▸ **Work request**
Retype the records that come next, word for word.
··· Provided records ···
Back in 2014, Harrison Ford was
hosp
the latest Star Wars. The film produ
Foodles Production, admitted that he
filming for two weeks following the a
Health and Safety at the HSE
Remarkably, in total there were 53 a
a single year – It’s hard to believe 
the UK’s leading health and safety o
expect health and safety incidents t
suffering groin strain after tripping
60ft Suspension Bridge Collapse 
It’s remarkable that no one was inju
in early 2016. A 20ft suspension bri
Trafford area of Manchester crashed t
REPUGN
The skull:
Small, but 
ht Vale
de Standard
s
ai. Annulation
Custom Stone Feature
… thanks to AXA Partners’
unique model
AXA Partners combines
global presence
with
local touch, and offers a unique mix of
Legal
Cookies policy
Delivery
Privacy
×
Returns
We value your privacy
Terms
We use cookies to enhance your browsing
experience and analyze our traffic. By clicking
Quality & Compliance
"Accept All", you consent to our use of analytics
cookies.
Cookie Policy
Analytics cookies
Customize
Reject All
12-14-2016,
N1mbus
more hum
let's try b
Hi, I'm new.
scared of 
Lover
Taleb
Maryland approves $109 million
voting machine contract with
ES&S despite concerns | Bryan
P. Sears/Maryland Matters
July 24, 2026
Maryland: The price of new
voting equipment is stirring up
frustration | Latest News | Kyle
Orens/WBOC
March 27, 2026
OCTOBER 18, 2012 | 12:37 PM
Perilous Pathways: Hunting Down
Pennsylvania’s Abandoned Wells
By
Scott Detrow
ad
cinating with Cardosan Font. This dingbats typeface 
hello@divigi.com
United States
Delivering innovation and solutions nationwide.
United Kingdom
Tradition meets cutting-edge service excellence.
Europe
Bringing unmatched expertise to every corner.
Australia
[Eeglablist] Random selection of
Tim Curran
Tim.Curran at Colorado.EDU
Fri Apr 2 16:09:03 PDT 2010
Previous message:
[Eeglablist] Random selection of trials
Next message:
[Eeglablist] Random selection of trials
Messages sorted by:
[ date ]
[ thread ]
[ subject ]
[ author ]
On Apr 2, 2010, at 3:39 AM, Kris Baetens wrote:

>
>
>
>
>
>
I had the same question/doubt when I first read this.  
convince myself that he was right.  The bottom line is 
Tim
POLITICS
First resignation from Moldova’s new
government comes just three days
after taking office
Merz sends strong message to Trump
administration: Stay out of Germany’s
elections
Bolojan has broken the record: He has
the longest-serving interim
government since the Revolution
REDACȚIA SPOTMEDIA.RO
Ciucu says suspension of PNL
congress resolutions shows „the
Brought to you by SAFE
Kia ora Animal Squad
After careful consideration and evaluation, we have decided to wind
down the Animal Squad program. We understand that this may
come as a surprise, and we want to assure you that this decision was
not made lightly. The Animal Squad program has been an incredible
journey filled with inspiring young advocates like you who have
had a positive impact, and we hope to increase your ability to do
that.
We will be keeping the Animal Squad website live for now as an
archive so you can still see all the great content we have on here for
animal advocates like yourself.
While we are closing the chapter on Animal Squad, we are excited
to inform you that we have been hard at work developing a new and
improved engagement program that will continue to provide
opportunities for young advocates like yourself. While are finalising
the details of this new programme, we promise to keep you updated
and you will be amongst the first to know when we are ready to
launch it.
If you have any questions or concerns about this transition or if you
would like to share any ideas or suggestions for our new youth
···
▸ **Answer to this exercise**
Back in 2014, Harrison Ford was
hosp
the latest Star Wars. The film produ
Foodles Production, admitted that he
filming for two weeks following the a
Health and Safety at the HSE
Remarkably, in total there were 53 a
a single year – It’s hard to believe 
the UK’s leading health and safety o
expect health and safety incidents t
suffering groin strain after tripping
60ft Suspension Bridge Collapse 
It’s remarkable that no one was inju
in early 2016. A 20ft suspension bri
Trafford area of Manchester crashed t
REPUGN
The skull:
Small, but 
ht Vale
de Standard
s
ai. Annulation
Custom Stone Feature
… thanks to AXA Partners’
unique model
AXA Partners combines
global presence
with
local touch, and offers a unique mix of
Legal
Cookies policy
Delivery
Privacy
×
Returns
We value your privacy
Terms
We use cookies to enhance your browsing
experience and analyze our traffic. By clicking
Quality & Compliance
"Accept All", you consent to our use of analytics
cookies.
Cookie Policy
Analytics cookies
Customize
Reject All
12-14-2016,
N1mbus
more hum
let's try b
Hi, I'm new.
scared of 
Lover
Taleb
Maryland approves $109 million
voting machine contract with
ES&S despite concerns | Bryan
P. Sears/Maryland Matters
July 24, 2026
Maryland: The price of new
voting equipment is stirring up
frustration | Latest News | Kyle
Orens/WBOC
March 27, 2026
OCTOBER 18, 2012 | 12:37 PM
Perilous Pathways: Hunting Down
Pennsylvania’s Abandoned Wells
By
Scott Detrow
ad
cinating with Cardosan Font. This dingbats typeface 
hello@divigi.com
United States
Delivering innovation and solutions nationwide.
United Kingdom
Tradition meets cutting-edge service excellence.
Europe
Bringing unmatched expertise to every corner.
Australia
[Eeglablist] Random selection of
Tim Curran
Tim.Curran at Colorado.EDU
Fri Apr 2 16:09:03 PDT 2010
Previous message:
[Eeglablist] Random selection of trials
Next message:
[Eeglablist] Random selection of trials
Messages sorted by:
[ date ]
[ thread ]
[ subject ]
[ author ]
On Apr 2, 2010, at 3:39 AM, Kris Baetens wrote:

>
>
>
>
>
>
I had the same question/doubt when I first read this.  
convince myself that he was right.  The bottom line is 
Tim
POLITICS
First resignation from Moldova’s new
government comes just three days
after taking office
Merz sends strong message to Trump
administration: Stay out of Germany’s
elections
Bolojan has broken the record: He has
the longest-serving interim
government since the Revolution
REDACȚIA SPOTMEDIA.RO
Ciucu says suspension of PNL
congress resolutions shows „the
Brought to you by SAFE
Kia ora Animal Squad
After careful consideration and evaluation, we have decided to wind
down the Animal Squad program. We understand that this may
come as a surprise, and we want to assure you that this decision was
not made lightly. The Animal Squad program has been an incredible
journey filled with inspiring young advocates like you who have
had a positive impact, and we hope to increase your ability to do
that.
We will be keeping the Animal Squad website live for now as an
archive so you can still see all the great content we have on here for
animal advocates like yourself.
While we are closing the chapter on Animal Squad, we are excited
to inform you that we have been hard at work developing a new and
improved engagement program that will continue to provide
opportunities for young advocates like yourself. While are finalising
the details of this new programme, we promise to keep you updated
and you will be amongst the first to know when we are ready to
launch it.
If you have any questions or concerns about this transition or if you
would like to share any ideas or suggestions for our new youth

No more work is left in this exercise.